[Collected data]
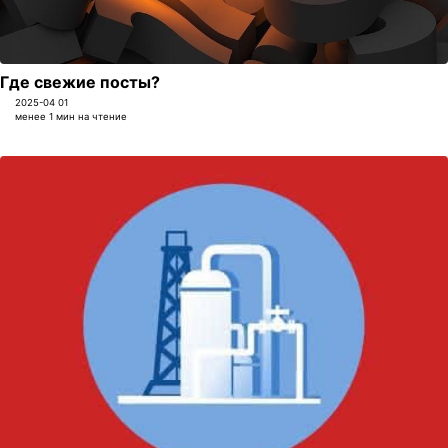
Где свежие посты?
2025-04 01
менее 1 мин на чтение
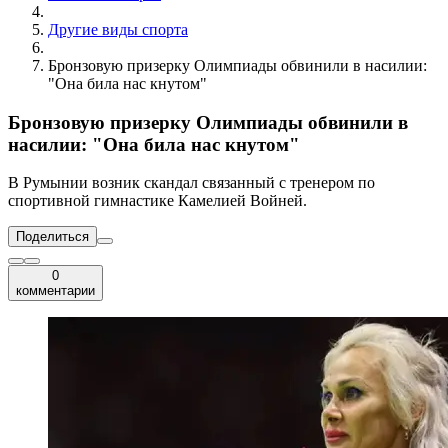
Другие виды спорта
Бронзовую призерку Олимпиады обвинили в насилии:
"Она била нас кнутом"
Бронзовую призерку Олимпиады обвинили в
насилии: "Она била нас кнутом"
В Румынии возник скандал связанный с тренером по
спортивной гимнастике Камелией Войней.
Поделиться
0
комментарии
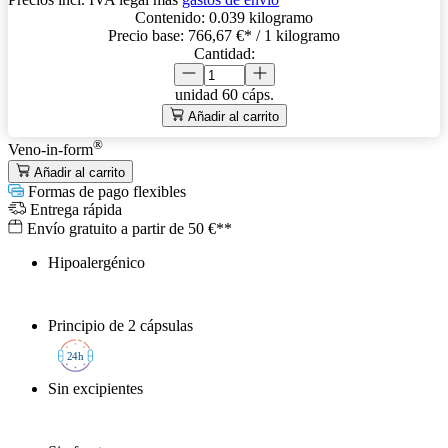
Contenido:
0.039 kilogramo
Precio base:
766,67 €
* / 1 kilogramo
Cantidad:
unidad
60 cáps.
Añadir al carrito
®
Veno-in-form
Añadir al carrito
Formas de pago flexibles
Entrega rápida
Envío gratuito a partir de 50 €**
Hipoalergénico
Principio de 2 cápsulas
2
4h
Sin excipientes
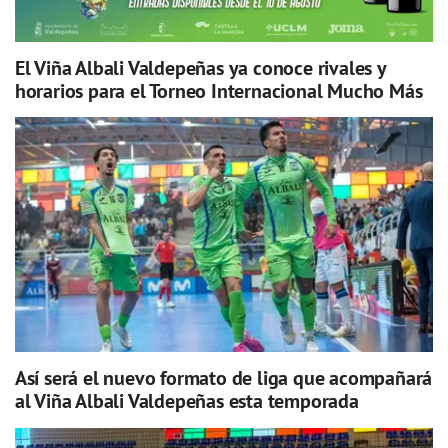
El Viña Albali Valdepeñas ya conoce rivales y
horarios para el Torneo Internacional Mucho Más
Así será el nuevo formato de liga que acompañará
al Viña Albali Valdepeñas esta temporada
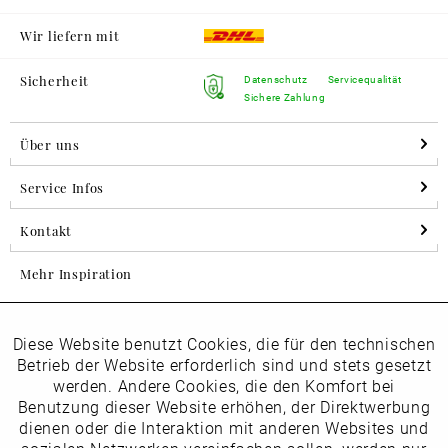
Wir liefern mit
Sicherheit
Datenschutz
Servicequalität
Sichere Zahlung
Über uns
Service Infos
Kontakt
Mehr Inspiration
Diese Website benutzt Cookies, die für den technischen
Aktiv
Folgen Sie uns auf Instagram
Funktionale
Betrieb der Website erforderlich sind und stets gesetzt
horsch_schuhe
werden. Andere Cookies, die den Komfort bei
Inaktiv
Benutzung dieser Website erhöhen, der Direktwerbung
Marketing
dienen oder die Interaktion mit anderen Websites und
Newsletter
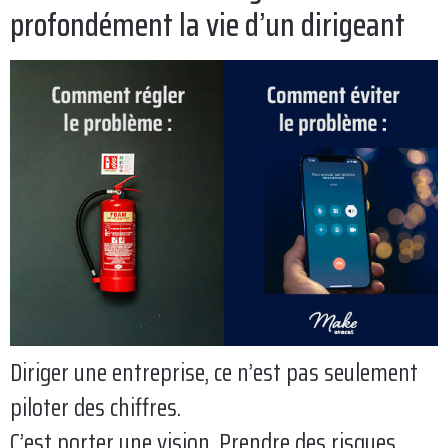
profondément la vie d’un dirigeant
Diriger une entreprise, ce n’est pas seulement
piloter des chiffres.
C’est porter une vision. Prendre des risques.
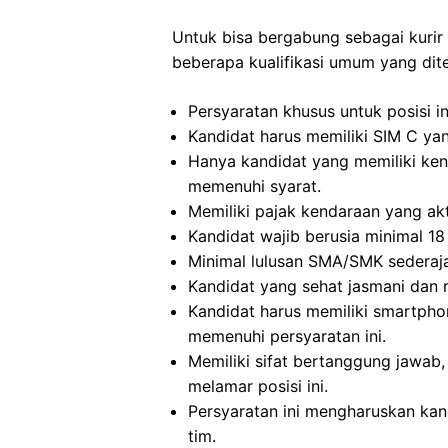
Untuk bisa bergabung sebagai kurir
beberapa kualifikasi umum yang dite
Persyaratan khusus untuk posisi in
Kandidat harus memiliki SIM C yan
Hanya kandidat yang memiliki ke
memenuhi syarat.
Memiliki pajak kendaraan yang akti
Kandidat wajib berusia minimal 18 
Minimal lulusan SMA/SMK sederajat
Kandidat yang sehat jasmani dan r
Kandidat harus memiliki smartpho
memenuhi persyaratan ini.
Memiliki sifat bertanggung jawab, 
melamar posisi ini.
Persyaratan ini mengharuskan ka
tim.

---

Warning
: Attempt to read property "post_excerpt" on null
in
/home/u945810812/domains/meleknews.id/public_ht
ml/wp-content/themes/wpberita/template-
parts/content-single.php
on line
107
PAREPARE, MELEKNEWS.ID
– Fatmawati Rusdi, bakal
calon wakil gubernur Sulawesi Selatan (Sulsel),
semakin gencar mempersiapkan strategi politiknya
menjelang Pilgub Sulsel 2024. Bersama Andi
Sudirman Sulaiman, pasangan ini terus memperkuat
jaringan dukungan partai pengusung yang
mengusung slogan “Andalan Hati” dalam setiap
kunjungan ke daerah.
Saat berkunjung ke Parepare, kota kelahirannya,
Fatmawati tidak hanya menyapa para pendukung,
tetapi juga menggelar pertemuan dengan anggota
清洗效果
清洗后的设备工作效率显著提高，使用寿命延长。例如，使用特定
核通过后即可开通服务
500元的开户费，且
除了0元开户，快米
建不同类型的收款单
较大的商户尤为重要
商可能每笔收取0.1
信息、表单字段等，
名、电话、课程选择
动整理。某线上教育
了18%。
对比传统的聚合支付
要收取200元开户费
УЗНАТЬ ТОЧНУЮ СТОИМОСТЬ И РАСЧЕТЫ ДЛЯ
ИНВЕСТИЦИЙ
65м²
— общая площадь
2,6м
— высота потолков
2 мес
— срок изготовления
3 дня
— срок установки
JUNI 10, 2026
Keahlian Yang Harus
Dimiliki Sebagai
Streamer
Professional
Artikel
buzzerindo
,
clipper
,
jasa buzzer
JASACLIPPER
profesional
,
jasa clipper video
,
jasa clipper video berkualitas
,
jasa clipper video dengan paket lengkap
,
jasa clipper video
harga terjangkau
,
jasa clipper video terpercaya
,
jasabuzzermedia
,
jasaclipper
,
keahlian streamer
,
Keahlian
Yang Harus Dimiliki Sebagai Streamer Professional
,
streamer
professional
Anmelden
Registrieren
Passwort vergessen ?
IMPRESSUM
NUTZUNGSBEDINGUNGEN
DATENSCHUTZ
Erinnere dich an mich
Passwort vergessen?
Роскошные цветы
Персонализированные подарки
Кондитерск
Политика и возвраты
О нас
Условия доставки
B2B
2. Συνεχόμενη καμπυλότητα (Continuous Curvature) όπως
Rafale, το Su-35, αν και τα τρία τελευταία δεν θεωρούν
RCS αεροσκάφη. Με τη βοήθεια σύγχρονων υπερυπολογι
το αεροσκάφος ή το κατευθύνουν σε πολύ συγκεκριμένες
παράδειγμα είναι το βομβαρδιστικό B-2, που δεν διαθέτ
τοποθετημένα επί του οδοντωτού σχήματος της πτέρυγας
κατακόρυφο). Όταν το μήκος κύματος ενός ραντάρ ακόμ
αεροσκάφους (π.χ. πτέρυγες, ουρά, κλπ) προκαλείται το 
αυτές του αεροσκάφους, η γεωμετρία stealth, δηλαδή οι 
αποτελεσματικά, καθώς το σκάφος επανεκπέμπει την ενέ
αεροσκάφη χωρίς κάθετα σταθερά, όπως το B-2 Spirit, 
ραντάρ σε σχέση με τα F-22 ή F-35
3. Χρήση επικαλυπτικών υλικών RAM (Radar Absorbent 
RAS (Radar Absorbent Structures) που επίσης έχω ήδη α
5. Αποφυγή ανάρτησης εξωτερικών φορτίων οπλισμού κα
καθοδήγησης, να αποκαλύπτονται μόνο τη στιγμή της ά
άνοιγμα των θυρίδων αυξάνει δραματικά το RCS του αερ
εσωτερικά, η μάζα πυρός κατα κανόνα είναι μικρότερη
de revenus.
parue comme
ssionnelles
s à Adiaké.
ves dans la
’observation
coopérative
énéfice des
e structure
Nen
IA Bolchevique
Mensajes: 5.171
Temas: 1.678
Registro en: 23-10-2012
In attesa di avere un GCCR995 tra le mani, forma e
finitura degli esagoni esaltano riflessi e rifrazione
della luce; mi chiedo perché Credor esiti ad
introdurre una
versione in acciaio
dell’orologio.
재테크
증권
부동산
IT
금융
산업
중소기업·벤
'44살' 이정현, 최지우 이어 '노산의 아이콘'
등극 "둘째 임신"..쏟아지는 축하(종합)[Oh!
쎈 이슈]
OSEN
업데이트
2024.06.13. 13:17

> **WORK TASK**:
Find each line in the records above that contains "насилии", and copy it.

> **ANSWER FOR THIS EXERCISE**:
Бронзовую призерку Олимпиады обвинили в насилии:
насилии: "Она била нас кнутом"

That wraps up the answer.